Water crises remain a major problem in Cameroon and the Central African sub-region. According to the WHO/UNICEF’s 2019 Joint Monitoring Program report, only 57% of Cameroon’s population have access to drinking water. Poor access to water is not only common in rural areas, where the need is greatest, but also in the capital Yaoundé, where 69% of households face at least four water shortages a month and 51% of water sources (wells and boreholes) exceed WHO’s Nitrate Standard.

In 2018 Cameroon made a great step by renationalizing its water sector after ten years under corporate management and also decided to remove taxes on water billings for all consummation under 20m3.

We are all aware that privatisation entails rate increases, lack of public accountability and transparency, higher operating costs, worse customer service and loss of jobs. In Cameroon, despite water shortages and high bills that made it difficult for the poor to cope, CDE (the private company that managed the water sector) claimed 101 billion CFA (US $19 million) in compensation. The same thing happened to Gabon, where Veolia claimed 65 billion FCFA from the state. Private water operators often claim compensation when operations are re-municipalised or renationalised – a reminder that the best way to avoid the costs of water privatisation and conflicts with the private sector is not to privatise water in the first place.

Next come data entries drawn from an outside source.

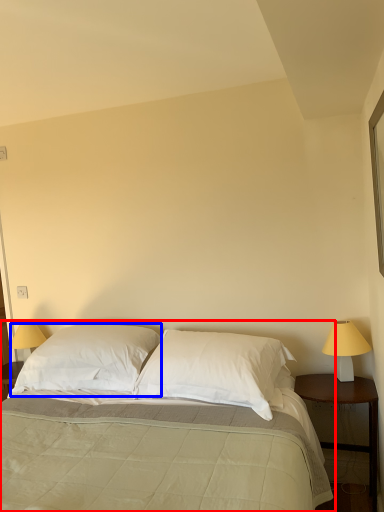 Question: Among these objects, which one is farthest to the camera, bed (highlighted by a red box) or pillow (highlighted by a blue box)?

Choices:
 (A) bed
 (B) pillow

Answer: (B) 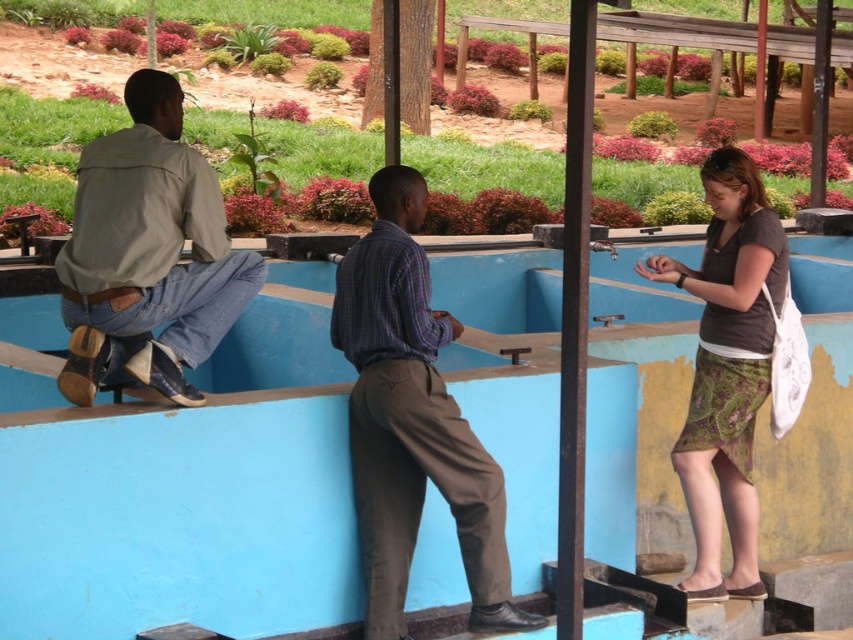 Question: Can you confirm if denim jeans at left is positioned below green textured skirt at right?

Choices:
 (A) no
 (B) yes

Answer: (A)

Question: From the image, what is the correct spatial relationship of plaid shirt at center in relation to denim jeans at left?

Choices:
 (A) above
 (B) below

Answer: (B)

Question: Which object is positioned farthest from the plaid shirt at center?

Choices:
 (A) green textured skirt at right
 (B) denim jeans at left

Answer: (A)

Question: Which object is the farthest from the green textured skirt at right?

Choices:
 (A) plaid shirt at center
 (B) denim jeans at left

Answer: (B)

Question: Can you confirm if denim jeans at left is positioned to the right of green textured skirt at right?

Choices:
 (A) no
 (B) yes

Answer: (A)

Question: Which object is positioned closest to the green textured skirt at right?

Choices:
 (A) denim jeans at left
 (B) plaid shirt at center

Answer: (B) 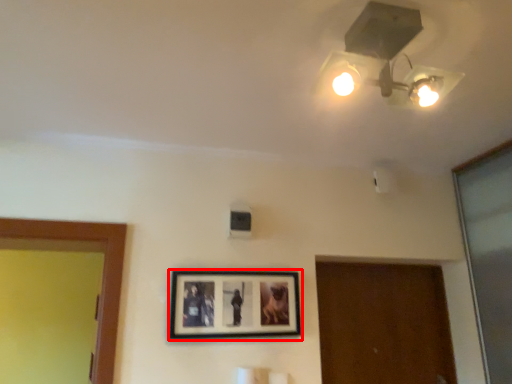 Question: From the image's perspective, what is the correct spatial relationship of picture frame (annotated by the red box) in relation to lamp?

Choices:
 (A) above
 (B) below

Answer: (B) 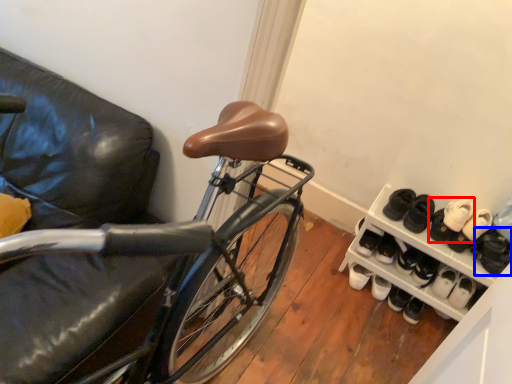 Question: Which point is further to the camera, footwear (highlighted by a red box) or footwear (highlighted by a blue box)?

Choices:
 (A) footwear
 (B) footwear

Answer: (A) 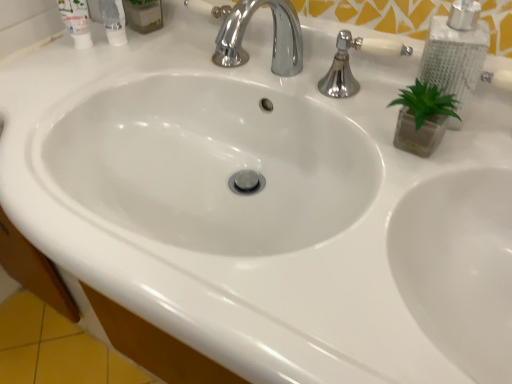 The height and width of the screenshot is (384, 512). What are the coordinates of `vacant space in front of polished chrome faucet at upper center` in the screenshot? It's located at (385, 160). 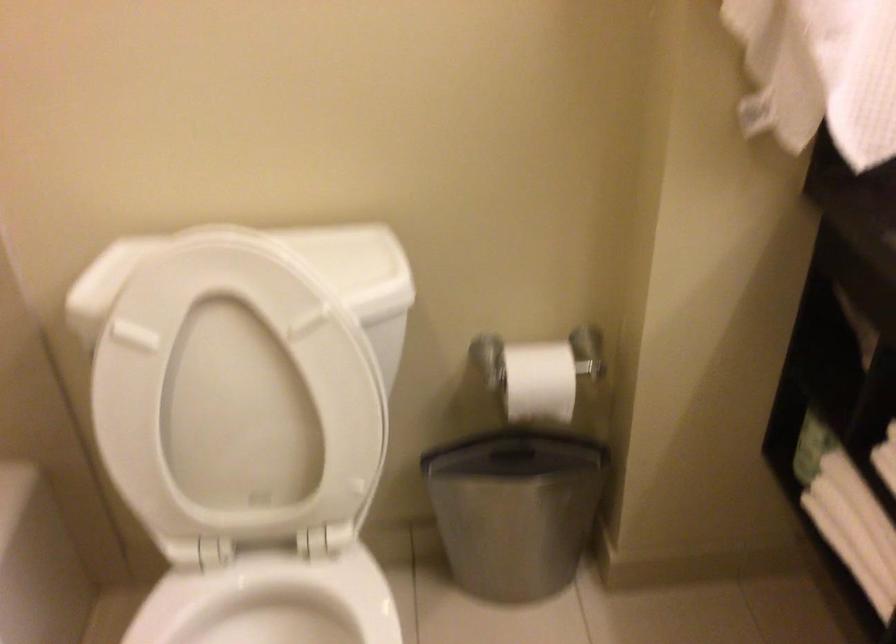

At the African Center for Advocacy, we know that our governments have the capacity to prioritise their citizens in every decision that is made. That is why we advocate for the safe and sustainable management of water and sanitation services to be accessible to all.

We advocate in collaboration with other NGOs and labour unions like Corporate Accountability and Public Participation (CAPPA), Corporate Accountability (CA), Public Service International (PSI), and Syndicat National Autonome des Travailleurs de l’Énergie, de l’Eau et des mines du Cameroun (SYNATEEC) to keep water in the public domain and to reject any form of water privatization in Cameroon.